▸ Task prompt
Quote all entries in full, exactly.

▸ Record excerpts
- Opening Delimiter -

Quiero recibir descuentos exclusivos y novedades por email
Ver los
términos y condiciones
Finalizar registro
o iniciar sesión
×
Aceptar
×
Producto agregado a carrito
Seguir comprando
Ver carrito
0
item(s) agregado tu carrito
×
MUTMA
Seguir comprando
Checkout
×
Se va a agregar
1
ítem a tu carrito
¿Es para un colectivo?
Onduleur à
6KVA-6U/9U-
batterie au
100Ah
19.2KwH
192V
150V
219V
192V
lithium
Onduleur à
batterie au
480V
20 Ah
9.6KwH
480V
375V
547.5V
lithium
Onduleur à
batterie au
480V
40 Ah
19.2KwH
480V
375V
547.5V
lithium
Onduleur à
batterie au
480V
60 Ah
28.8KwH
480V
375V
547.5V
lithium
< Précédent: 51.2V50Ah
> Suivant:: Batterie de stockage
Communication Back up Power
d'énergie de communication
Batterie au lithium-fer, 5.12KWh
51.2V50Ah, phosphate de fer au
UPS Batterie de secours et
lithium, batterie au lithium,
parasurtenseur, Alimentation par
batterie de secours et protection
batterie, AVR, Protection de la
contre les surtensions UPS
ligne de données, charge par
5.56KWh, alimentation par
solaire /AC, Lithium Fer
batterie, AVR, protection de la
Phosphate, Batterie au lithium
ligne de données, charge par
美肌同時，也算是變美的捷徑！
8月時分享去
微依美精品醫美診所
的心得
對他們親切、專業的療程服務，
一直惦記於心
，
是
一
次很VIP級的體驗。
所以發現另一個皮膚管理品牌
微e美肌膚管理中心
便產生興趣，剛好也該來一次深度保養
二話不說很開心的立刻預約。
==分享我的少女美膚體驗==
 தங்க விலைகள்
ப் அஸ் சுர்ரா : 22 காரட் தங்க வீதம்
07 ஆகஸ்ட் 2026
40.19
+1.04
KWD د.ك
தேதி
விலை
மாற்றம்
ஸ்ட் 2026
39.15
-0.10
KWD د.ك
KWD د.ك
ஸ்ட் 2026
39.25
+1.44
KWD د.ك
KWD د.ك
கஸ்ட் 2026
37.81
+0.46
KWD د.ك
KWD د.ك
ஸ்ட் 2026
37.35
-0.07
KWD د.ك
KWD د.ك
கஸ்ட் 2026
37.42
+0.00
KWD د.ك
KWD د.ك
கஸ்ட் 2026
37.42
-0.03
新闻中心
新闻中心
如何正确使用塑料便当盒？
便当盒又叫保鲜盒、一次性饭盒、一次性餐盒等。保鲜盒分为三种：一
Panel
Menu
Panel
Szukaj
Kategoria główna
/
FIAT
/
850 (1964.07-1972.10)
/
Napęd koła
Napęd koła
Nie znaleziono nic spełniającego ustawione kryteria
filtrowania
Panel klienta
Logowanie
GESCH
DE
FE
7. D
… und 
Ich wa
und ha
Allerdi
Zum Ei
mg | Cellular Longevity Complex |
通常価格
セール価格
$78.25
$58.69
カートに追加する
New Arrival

- Closing Delimiter -

▸ Expected answer
Quiero recibir descuentos exclusivos y novedades por email
Ver los
términos y condiciones
Finalizar registro
o iniciar sesión
×
Aceptar
×
Producto agregado a carrito
Seguir comprando
Ver carrito
0
item(s) agregado tu carrito
×
MUTMA
Seguir comprando
Checkout
×
Se va a agregar
1
ítem a tu carrito
¿Es para un colectivo?
Onduleur à
6KVA-6U/9U-
batterie au
100Ah
19.2KwH
192V
150V
219V
192V
lithium
Onduleur à
batterie au
480V
20 Ah
9.6KwH
480V
375V
547.5V
lithium
Onduleur à
batterie au
480V
40 Ah
19.2KwH
480V
375V
547.5V
lithium
Onduleur à
batterie au
480V
60 Ah
28.8KwH
480V
375V
547.5V
lithium
< Précédent: 51.2V50Ah
> Suivant:: Batterie de stockage
Communication Back up Power
d'énergie de communication
Batterie au lithium-fer, 5.12KWh
51.2V50Ah, phosphate de fer au
UPS Batterie de secours et
lithium, batterie au lithium,
parasurtenseur, Alimentation par
batterie de secours et protection
batterie, AVR, Protection de la
contre les surtensions UPS
ligne de données, charge par
5.56KWh, alimentation par
solaire /AC, Lithium Fer
batterie, AVR, protection de la
Phosphate, Batterie au lithium
ligne de données, charge par
美肌同時，也算是變美的捷徑！
8月時分享去
微依美精品醫美診所
的心得
對他們親切、專業的療程服務，
一直惦記於心
，
是
一
次很VIP級的體驗。
所以發現另一個皮膚管理品牌
微e美肌膚管理中心
便產生興趣，剛好也該來一次深度保養
二話不說很開心的立刻預約。
==分享我的少女美膚體驗==
 தங்க விலைகள்
ப் அஸ் சுர்ரா : 22 காரட் தங்க வீதம்
07 ஆகஸ்ட் 2026
40.19
+1.04
KWD د.ك
தேதி
விலை
மாற்றம்
ஸ்ட் 2026
39.15
-0.10
KWD د.ك
KWD د.ك
ஸ்ட் 2026
39.25
+1.44
KWD د.ك
KWD د.ك
கஸ்ட் 2026
37.81
+0.46
KWD د.ك
KWD د.ك
ஸ்ட் 2026
37.35
-0.07
KWD د.ك
KWD د.ك
கஸ்ட் 2026
37.42
+0.00
KWD د.ك
KWD د.ك
கஸ்ட் 2026
37.42
-0.03
新闻中心
新闻中心
如何正确使用塑料便当盒？
便当盒又叫保鲜盒、一次性饭盒、一次性餐盒等。保鲜盒分为三种：一
Panel
Menu
Panel
Szukaj
Kategoria główna
/
FIAT
/
850 (1964.07-1972.10)
/
Napęd koła
Napęd koła
Nie znaleziono nic spełniającego ustawione kryteria
filtrowania
Panel klienta
Logowanie
GESCH
DE
FE
7. D
… und 
Ich wa
und ha
Allerdi
Zum Ei
mg | Cellular Longevity Complex |
通常価格
セール価格
$78.25
$58.69
カートに追加する
New Arrival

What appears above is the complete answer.